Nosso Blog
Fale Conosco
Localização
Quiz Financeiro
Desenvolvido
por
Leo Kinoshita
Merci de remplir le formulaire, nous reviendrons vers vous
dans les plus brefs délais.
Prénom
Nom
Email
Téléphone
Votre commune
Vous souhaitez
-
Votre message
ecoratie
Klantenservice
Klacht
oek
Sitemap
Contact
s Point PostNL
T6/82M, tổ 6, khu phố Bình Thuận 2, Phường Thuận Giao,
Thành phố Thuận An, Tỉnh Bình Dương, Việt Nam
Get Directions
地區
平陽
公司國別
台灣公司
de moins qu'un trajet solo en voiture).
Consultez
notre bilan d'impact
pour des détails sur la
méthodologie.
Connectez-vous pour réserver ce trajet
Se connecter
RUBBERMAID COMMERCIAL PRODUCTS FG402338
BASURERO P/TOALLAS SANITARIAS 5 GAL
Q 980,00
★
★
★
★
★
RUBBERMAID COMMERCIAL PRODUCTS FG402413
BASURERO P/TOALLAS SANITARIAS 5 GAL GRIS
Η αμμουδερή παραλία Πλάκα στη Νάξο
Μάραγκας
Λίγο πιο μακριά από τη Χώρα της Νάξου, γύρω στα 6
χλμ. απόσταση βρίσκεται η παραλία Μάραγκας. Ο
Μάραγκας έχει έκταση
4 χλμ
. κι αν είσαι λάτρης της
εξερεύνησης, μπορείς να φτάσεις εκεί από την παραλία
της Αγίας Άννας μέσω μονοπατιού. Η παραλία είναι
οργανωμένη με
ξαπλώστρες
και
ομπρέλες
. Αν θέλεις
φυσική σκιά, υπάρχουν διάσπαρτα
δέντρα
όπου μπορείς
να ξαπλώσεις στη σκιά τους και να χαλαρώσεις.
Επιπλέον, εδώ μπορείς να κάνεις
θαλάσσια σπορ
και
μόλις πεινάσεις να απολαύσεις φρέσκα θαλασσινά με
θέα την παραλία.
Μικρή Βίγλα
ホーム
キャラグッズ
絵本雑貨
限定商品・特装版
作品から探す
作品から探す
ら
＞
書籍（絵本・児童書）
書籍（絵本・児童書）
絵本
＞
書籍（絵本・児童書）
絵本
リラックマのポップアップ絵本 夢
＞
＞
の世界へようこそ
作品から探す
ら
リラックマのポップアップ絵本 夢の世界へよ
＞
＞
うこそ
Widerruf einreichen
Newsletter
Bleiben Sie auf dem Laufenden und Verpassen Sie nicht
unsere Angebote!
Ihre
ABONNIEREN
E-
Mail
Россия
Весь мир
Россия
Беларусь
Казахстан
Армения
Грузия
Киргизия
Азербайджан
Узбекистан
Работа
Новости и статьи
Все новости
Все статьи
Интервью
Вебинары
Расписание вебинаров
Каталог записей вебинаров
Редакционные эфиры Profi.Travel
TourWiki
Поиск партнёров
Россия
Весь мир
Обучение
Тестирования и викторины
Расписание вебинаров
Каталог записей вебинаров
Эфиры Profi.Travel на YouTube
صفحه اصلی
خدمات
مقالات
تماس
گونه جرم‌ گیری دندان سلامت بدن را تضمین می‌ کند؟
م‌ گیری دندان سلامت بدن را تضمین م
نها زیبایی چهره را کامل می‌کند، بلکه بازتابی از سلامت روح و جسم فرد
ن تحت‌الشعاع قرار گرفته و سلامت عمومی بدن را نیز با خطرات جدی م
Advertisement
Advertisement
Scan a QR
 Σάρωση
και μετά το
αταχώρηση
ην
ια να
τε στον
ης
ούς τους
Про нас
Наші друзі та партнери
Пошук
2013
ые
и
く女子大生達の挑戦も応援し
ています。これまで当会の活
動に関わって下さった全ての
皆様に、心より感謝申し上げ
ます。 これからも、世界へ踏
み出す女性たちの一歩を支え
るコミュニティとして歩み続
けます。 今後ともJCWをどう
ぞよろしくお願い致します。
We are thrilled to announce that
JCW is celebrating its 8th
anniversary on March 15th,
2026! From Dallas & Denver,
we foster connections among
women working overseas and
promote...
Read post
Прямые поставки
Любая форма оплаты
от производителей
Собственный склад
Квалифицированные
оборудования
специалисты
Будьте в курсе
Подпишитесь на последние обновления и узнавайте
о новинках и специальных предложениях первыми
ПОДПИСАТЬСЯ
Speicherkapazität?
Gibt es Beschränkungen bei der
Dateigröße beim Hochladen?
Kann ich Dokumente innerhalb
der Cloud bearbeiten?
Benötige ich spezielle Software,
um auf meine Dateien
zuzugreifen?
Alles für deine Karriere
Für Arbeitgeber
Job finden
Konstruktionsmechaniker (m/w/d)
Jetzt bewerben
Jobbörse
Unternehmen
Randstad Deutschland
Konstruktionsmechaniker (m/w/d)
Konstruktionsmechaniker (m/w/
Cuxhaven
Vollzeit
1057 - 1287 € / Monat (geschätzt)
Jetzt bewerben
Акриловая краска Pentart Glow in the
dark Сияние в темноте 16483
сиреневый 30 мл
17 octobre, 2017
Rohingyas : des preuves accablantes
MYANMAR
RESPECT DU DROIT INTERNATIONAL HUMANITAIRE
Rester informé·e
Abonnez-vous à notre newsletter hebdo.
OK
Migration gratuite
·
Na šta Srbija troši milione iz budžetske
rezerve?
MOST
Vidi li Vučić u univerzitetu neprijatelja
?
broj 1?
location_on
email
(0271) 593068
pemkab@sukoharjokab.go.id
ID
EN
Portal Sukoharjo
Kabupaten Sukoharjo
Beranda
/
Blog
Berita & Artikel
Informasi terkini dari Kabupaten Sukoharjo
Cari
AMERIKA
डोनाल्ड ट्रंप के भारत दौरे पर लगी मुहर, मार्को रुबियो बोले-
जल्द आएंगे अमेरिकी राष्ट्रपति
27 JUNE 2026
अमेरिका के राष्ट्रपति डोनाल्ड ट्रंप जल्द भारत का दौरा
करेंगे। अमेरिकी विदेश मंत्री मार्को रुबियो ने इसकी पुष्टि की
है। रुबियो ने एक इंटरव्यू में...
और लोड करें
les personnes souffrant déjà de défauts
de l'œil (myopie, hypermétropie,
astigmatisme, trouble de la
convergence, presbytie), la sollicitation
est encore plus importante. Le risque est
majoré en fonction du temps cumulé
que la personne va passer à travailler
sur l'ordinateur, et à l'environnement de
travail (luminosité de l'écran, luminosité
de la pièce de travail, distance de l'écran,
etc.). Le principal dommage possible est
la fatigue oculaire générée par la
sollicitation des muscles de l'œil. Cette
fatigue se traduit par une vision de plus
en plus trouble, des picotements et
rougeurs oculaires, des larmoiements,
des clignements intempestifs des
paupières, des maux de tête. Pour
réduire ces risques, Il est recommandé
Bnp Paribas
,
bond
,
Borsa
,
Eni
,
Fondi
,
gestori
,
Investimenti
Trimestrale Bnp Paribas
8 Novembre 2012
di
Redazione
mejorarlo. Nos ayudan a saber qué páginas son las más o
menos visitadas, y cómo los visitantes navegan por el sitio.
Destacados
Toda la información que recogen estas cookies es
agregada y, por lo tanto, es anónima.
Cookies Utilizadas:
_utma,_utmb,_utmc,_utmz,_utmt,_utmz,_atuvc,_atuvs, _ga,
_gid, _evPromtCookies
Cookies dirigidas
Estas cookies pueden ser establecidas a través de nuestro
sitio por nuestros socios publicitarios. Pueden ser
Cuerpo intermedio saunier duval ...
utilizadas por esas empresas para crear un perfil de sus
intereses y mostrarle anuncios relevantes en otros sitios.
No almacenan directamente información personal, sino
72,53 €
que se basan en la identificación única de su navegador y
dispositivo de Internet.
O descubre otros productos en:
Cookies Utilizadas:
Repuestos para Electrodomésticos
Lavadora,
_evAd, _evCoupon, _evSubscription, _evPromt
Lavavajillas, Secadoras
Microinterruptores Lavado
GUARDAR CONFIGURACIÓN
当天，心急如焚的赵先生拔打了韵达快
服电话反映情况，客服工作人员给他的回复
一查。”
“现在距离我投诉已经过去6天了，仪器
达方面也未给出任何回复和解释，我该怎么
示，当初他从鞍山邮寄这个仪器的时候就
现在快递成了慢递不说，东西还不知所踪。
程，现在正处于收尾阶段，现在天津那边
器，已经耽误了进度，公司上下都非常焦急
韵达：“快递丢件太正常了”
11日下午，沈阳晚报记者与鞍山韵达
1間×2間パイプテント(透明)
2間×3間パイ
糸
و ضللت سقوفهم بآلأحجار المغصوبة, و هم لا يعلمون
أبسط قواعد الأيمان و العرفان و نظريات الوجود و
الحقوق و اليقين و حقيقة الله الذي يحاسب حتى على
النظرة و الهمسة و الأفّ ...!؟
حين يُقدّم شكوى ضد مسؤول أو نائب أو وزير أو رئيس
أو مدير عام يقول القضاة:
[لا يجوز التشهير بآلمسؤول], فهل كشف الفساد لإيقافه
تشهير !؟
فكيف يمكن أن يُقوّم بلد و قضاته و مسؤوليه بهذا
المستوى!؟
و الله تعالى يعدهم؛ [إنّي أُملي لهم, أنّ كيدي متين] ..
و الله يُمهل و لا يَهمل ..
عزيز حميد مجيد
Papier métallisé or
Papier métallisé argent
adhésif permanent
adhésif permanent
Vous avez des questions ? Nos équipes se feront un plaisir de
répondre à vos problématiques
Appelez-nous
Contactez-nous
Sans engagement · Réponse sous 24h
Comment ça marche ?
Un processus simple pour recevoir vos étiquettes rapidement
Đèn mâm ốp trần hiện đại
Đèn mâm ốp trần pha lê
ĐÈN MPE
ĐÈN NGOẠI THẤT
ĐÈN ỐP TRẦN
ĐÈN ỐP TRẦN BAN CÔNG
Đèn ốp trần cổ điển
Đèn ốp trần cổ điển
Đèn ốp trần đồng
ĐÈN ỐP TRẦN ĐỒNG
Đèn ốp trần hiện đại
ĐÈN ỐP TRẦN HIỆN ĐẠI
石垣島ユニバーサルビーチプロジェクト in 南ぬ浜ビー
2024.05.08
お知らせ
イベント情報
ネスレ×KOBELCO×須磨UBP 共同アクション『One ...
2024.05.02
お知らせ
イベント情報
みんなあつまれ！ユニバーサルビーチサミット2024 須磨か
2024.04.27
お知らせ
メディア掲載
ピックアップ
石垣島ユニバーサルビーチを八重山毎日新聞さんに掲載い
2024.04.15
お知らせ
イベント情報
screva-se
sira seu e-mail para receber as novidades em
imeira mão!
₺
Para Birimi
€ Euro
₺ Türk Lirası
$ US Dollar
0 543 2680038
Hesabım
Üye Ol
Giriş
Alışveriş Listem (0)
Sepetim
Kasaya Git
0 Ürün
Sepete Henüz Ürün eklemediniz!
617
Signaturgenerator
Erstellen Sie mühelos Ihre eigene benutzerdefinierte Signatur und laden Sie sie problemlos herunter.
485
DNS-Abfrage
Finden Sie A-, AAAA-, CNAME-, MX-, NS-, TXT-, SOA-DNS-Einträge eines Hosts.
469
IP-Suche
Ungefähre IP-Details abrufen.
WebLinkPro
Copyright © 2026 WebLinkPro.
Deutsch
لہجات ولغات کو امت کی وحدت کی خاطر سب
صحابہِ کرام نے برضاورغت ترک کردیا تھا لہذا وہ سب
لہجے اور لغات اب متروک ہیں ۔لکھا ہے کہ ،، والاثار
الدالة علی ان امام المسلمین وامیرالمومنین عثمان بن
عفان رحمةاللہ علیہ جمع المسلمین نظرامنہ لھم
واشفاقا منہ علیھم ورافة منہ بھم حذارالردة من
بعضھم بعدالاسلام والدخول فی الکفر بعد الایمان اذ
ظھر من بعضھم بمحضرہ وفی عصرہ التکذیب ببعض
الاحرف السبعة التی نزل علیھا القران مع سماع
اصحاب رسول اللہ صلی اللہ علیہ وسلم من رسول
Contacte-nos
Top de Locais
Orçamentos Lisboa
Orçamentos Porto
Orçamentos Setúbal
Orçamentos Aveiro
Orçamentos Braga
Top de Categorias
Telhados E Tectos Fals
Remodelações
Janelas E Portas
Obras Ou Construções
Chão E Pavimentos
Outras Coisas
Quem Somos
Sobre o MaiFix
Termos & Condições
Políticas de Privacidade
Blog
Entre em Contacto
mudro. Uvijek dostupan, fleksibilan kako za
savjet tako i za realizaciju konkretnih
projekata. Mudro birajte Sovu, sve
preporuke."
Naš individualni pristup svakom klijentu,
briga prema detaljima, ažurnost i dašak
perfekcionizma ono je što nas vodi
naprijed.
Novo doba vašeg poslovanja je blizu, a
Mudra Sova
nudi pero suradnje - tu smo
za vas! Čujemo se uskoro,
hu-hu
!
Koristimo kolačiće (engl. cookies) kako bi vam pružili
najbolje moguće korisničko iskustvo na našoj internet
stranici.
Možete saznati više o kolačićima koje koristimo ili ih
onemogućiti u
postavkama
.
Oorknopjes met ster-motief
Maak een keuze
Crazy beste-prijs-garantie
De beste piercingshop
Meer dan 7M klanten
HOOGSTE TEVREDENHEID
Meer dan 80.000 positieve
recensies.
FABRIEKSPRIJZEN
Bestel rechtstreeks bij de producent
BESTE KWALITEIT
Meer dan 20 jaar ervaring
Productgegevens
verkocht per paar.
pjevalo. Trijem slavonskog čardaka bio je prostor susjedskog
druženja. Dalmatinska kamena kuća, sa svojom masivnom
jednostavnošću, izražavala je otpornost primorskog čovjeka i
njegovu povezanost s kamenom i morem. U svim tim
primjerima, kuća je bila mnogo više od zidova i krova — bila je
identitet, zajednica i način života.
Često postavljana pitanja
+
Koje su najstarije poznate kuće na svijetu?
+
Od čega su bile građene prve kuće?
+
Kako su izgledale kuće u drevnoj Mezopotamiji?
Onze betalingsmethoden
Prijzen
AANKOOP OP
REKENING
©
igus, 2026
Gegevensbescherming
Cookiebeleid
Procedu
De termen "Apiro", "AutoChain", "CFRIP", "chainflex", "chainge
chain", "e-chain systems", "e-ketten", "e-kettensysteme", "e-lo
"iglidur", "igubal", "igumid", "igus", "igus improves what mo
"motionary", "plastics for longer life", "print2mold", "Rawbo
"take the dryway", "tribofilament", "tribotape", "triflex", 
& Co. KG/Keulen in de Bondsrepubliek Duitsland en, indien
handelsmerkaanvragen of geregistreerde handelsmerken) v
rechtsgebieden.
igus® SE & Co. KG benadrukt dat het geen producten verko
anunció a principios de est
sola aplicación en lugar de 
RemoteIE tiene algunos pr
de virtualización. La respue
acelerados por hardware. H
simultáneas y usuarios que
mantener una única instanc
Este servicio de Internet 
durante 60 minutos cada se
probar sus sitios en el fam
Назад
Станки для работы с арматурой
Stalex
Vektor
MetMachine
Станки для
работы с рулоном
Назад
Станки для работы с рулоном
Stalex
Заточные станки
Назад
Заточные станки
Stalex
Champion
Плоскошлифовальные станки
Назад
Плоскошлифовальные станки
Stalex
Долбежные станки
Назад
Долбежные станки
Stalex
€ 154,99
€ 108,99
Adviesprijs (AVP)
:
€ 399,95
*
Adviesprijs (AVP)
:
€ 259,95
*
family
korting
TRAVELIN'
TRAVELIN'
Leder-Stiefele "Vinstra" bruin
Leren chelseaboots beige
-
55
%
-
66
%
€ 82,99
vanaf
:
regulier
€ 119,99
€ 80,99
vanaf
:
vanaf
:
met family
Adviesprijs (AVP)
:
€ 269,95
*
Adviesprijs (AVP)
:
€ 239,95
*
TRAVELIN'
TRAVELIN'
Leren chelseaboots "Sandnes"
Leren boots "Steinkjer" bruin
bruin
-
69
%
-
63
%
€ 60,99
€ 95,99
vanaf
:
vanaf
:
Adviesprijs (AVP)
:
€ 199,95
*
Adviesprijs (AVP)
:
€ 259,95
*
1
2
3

» **Required work**: Filter the records for the string "información" and copy every line that holds it.

» **Task output**:
Toda la información que recogen estas cookies es
No almacenan directamente información personal, sino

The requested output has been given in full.